What to do »
Copy the data below exactly. Any pictures in it should be omitted.
↓
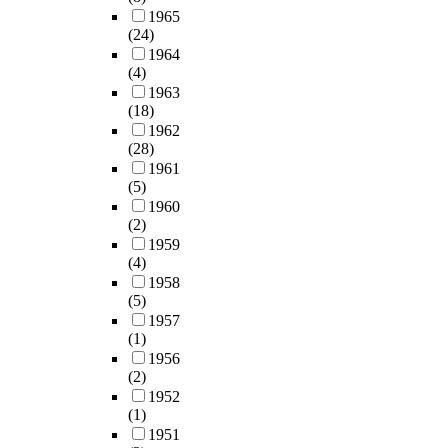
1965
(24)
1964
(4)
1963
(18)
1962
(28)
1961
(5)
1960
(2)
1959
(4)
1958
(5)
1957
(1)
1956
(2)
1952
(1)
1951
↑
Task response »
1965
(24)
1964
(4)
1963
(18)
1962
(28)
1961
(5)
1960
(2)
1959
(4)
1958
(5)
1957
(1)
1956
(2)
1952
(1)
1951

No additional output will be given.